Paulu died at her home in south Minneapolis on April 22. She was 99.
Ritchie, Minnesota’s former secretary of state, said Paulu “helped turn MIC from a very, very small group in a small arena, over the years into a substantial global organization that has given Minnesota an international reputation for welcoming international students.”
She was born on June 22, 1920, to Dr. Thomas and Florence Brown in Hastings. In an interview with the Star Tribune in 1988, she recalled that her first job was as a 13-year-old, writing social notes and feature stories for a weekly Hastings newspaper.
She graduated from Hastings High School — as valedictorian — at the age 14. She attended Carleton College in Northfield before graduating from the University of Minnesota in 1940. After graduation, she went to work as the office manager at the University of Minnesota radio station. There she met Burton Paulu. They were married in 1942.
During World War II she was a graduate student at the U in social work and was a caseworker for welfare agencies. She also began a lifelong commitment to volunteering. Through the years, she served as president of the Minneapolis League of Women Voters, served on the Minneapolis Charter Commission and was a director for the Urban Coalition. She started at MIC in 1970.

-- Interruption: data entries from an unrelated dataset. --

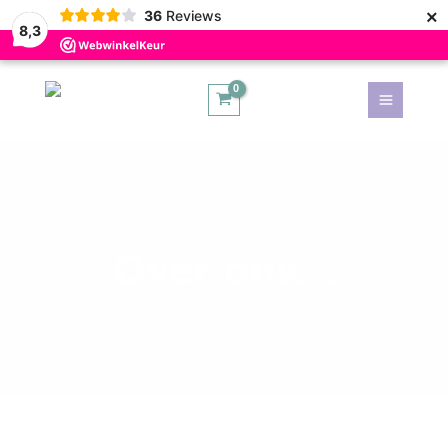
×
36
Reviews
8,3
Main
Menu
kelen
Over ons....
kelen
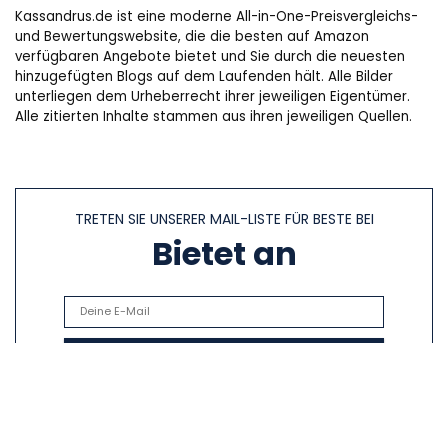
Kassandrus.de ist eine moderne All-in-One-Preisvergleichs-
und Bewertungswebsite, die die besten auf Amazon
verfügbaren Angebote bietet und Sie durch die neuesten
hinzugefügten Blogs auf dem Laufenden hält. Alle Bilder
unterliegen dem Urheberrecht ihrer jeweiligen Eigentümer.
Alle zitierten Inhalte stammen aus ihren jeweiligen Quellen.
TRETEN SIE UNSERER MAIL-LISTE FÜR BESTE BEI
Bietet an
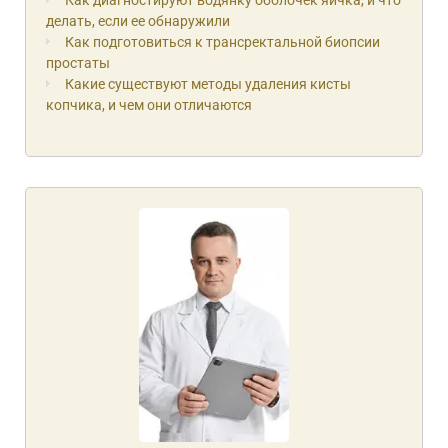
Как диагностируют водянку оболочек яичка, и что
делать, если ее обнаружили
Как подготовиться к трансректальной биопсии
простаты
Какие существуют методы удаления кисты
копчика, и чем они отличаются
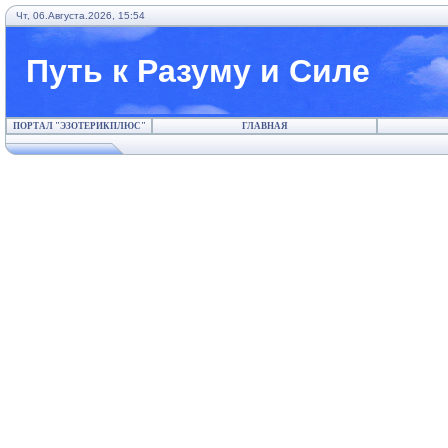
Чт, 06.Августа.2026, 15:54
Путь к Разуму и Силе
ПОРТАЛ "ЭЗОТЕРИКПЛЮС"
ГЛАВНАЯ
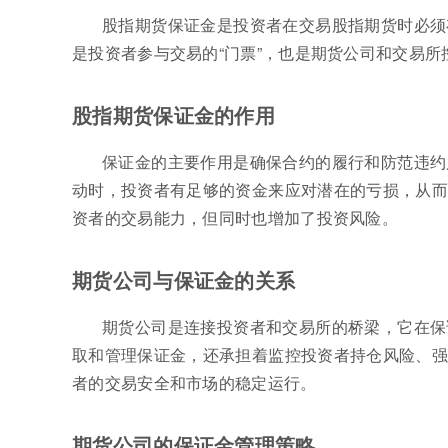
股指期货保证金是投资者在交易股指期货时必须
是投资者参与交易的“门票”，也是期货公司和交易所
股指期货保证金的作用
保证金的主要作用是确保合约的履行和防范违约
动时，投资者有足够的资金来应对潜在的亏损，从而
资者的交易能力，但同时也增加了投资风险。
期货公司与保证金的关系
期货公司是连接投资者和交易所的桥梁，它在保
取和管理保证金，还承担着监控投资者持仓风险、强
者的交易安全和市场的稳定运行。
期货公司的保证金管理策略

“She had a passion for international students, how they were welcomed here and supported here,” said Ritchie. “She helped create an organization to welcome students and to be a part of their life while they were here.”
Through her work with international organizations, she traveled to 40 countries. After retiring in 1988, she and her husband continued to travel. In fall 1991, they ventured to Moscow. On that trip, Burton Paulu, who was associated with the University of Minnesota for 50 years — at the radio station, as a professor and as the director of the Media Resources Department — became the first American to teach a full-length course in the Soviet Union on Western broadcast media. They were in Moscow in late December when the USSR collapsed.
Burton Paulu died in 2003. The couple had been married 61 years.
“We called her Nana,” said granddaughter Jennifer Boittin. “She filled her home with fascinating objects and photo albums. Brushing your fingers over them led to stories of places she had been. She was thoughtful, freezing juice boxes that melted in time for lunch. Her birthday wishes found us on many continents, aspiring to be resolute and open-minded like her. Unassuming and curious, she asked the where and the what of our lives and then really listened. I most remember how, when she opened up her smile, it was happiness-inducing.”
Paulu remained active. She continued to volunteer with the University of Minnesota’s Women’s Club and the Becketwood Cooperative, where she lived. Five years ago, she gave a speech at a fundraiser for Global Minnesota. Her family said she stayed up until midnight the night before to perfect the speech.
Paulu is survived by daughters Sarah Paulu Boittin and Nancy Paulu Hyde, son Thomas Paulu, seven grandchildren, four great-grandchildren and brother Judson Brown. A memorial service will be held at a later date.